We blogged yesterday on the lawless re-write of corporate tax law by Secretary of the Treasury Jack Lew that led to the abandonment of a merger of Pfizer and the Ireland-based Allergan.

The Treasury issued new rules that made it harder for companies to remain competitive by merging with foreign companies to escape crippling U.S. corporate tax rate. Allergan shares (held by many American funds and individuals) plummeted on the announcement of the new rules, even though Pfizer will have to fork over a $150 million break-up fee to Allergan. It looks like a lose-lose for everybody.  

So a Wall Street Journal editorial that takes note of the "candid reaction" of Pfizer CEO Ian Read to the administration's actions is especially interesting:

Pfizer CEO Ian Read defends the company’s planned merger in an op-ed nearby, and his larger point about capricious political power helps explain the economic malaise of the last seven years. “If the rules can be changed arbitrarily and applied retroactively, how can any U.S. company engage in the long-term investment planning necessary to compete,” Mr. Read writes. “The new ‘rules’ show that there are no set rules. Political dogma is the only rule.”

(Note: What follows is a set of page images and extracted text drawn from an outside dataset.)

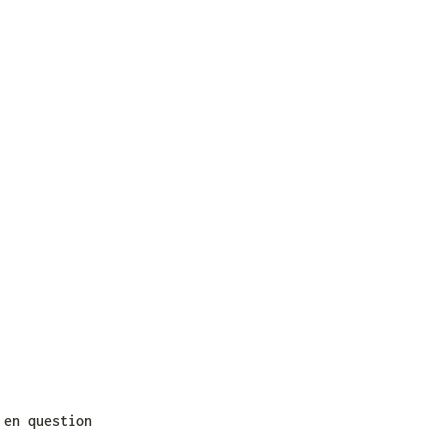
en question 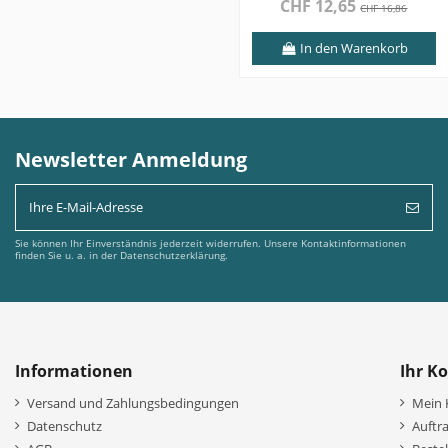
CHF 12,65
CHF 16,86
In den Warenkorb
Newsletter Anmeldung
Sie können Ihr Einverständnis jederzeit widerrufen. Unsere Kontaktinformationen
finden Sie u. a. in der Datenschutzerklärung.
Informationen
Ihr K
Versand und Zahlungsbedingungen
Mein 
Datenschutz
Auftr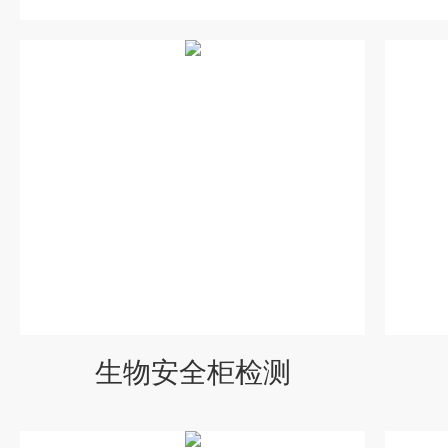
生物安全柜检测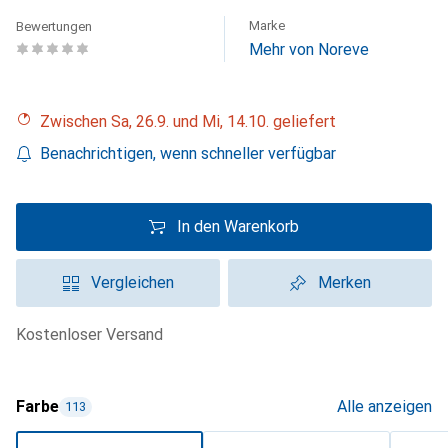
Marke
Bewertungen
Mehr von Noreve
Zwischen Sa, 26.9. und Mi, 14.10. geliefert
Benachrichtigen, wenn schneller verfügbar
In den Warenkorb
Vergleichen
Merken
kostenloser Versand
Farbe
Alle anzeigen
113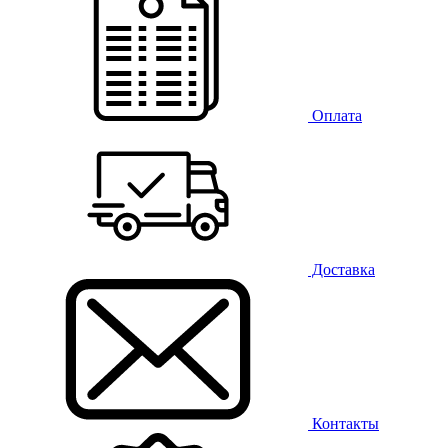
Оплата
Доставка
Контакты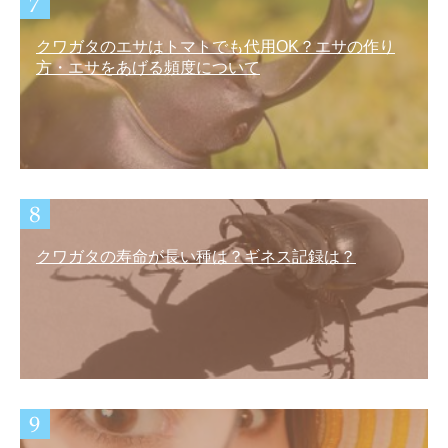
クワガタのエサはトマトでも代用OK？エサの作り
方・エサをあげる頻度について
クワガタの寿命が長い種は？ギネス記録は？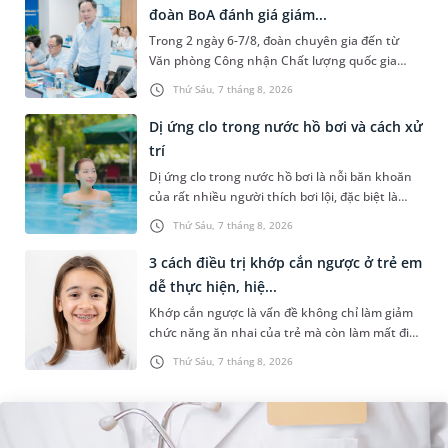
đoàn BoA đánh giá giám...
Trong 2 ngày 6-7/8, đoàn chuyên gia đến từ
Văn phòng Công nhận Chất lượng quốc gia
(BoA) đã ghi nhận và đánh giá cao nỗ lực duy trì
Thứ Sáu, 7 tháng 8, 2026
hệ thống quản lý chất lượ...
Dị ứng clo trong nước hồ bơi và cách xử
trí
Dị ứng clo trong nước hồ bơi là nỗi băn khoăn
của rất nhiều người thích bơi lội, đặc biệt là
những trường hợp thường xuyên bơi ở những
Thứ Sáu, 7 tháng 8, 2026
hồ bơi nhân tạo. Bài v...
3 cách điều trị khớp cắn ngược ở trẻ em
dễ thực hiện, hiệ...
Khớp cắn ngược là vấn đề không chỉ làm giảm
chức năng ăn nhai của trẻ mà còn làm mất đi
sự cân đối của khuôn mặt. Do đó, cần khắc
Thứ Sáu, 7 tháng 8, 2026
phục sớm tình trạng này để...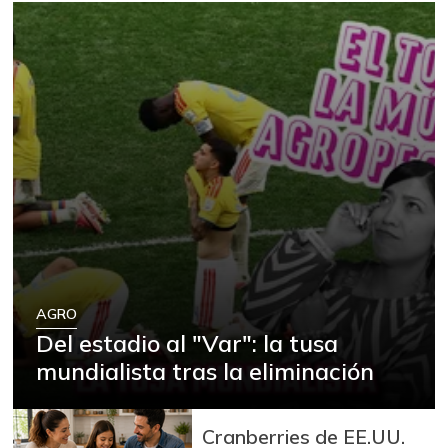
AGRO
Del estadio al "Var": la tusa
mundialista tras la eliminación
Cranberries de EE.UU.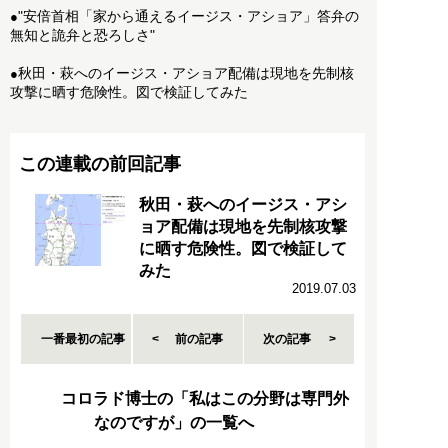
"安倍首相「家から通えるイージス・アショア」答弁の
●
無知と詭弁と恐ろしさ"
秋田・萩へのイージス・アショア配備は現地を先制核
●
攻撃に晒す危険性。図で検証してみた
この連載の前回記事
秋田・萩へのイージス・アシ
ョア配備は現地を先制核攻撃
に晒す危険性。図で検証して
みた
2019.07.03
一番最初の記事
前の記事
次の記事
コロラド博士の「私はこの分野は専門外
なのですが」の一覧へ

He’s right, as every CEO we know will admit privately. This politicization has spread across most of the economy during the Obama years, as regulators rewrite longstanding interpretations of longstanding laws in order to achieve the policy goals they can’t or won’t negotiate with Congress. Telecoms, consumer finance, for-profit education, carbon energy, auto lending, auto-fuel economy, truck emissions, home mortgages, health care and so much more.

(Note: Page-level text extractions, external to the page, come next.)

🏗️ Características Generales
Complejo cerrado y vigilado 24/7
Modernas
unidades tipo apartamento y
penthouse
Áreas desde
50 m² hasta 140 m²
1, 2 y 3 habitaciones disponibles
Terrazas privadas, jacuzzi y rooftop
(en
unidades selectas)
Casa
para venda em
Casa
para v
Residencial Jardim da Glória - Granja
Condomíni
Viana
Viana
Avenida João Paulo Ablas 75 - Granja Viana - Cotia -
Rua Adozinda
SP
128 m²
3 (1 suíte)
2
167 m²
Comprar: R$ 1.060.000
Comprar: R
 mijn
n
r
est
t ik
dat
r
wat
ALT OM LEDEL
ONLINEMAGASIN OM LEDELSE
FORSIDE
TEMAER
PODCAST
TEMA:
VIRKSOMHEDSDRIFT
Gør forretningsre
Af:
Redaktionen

Capital investment in this recovery has been disappointingly low, and one major reason is political intrusion into every corner of business decision-making. To adapt Mr. Read, the only rule is that the rules are whatever the Obama Administration wants them to be. The results have been slow growth, small wage gains, and a growing sense that there is no legal restraint on the political class.

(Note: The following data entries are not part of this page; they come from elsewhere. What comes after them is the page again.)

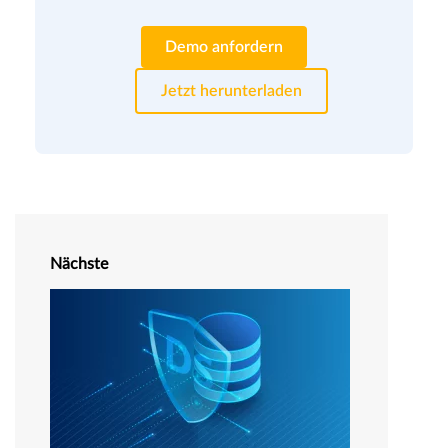
Demo anfordern
Jetzt herunterladen
Nächste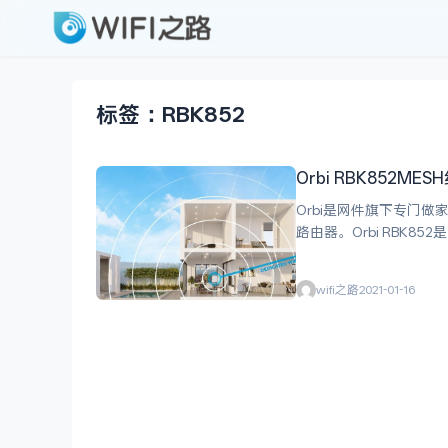
标签：RBK852
Orbi RBK852M
Orbi是网件旗下专门做
路由器。Orbi RBK85
wifi之路
2021-01-16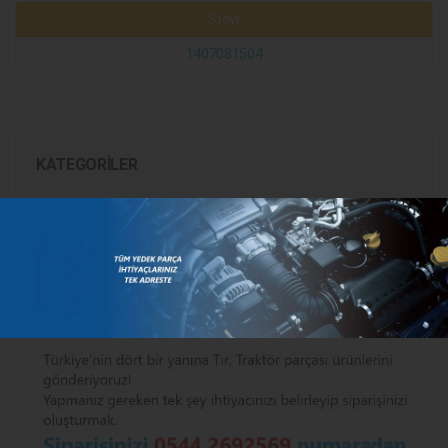
Steyr
1407081504
KATEGORILER
MARKALAR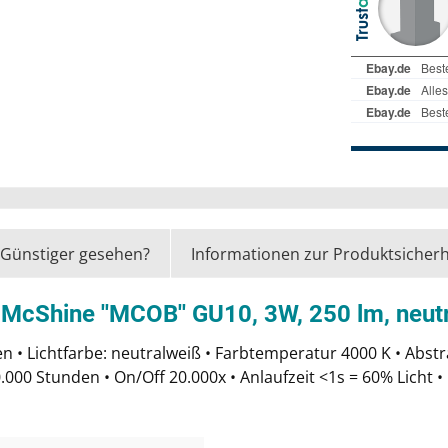
Günstiger gesehen?
Informationen zur Produktsicherh
 McShine ''MCOB'' GU10, 3W, 250 lm, neut
 • Lichtfarbe: neutralweiß • Farbtemperatur 4000 K • Abs
0.000 Stunden • On/Off 20.000x • Anlaufzeit <1s = 60% Lich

The Journal observed that many CEOs remain mum about government policies in the Age of Obama, remembering  that J.P. Morgan faced punishment after Morgan's Jamie Dimond spoke out against some parts of Dodd-Frank. Glad Mr. Read is speaking up.

Americans need to know that slow growth and small wage gains are the price we pay for the Obama administration's capricious pursuit of its political ends through regulation.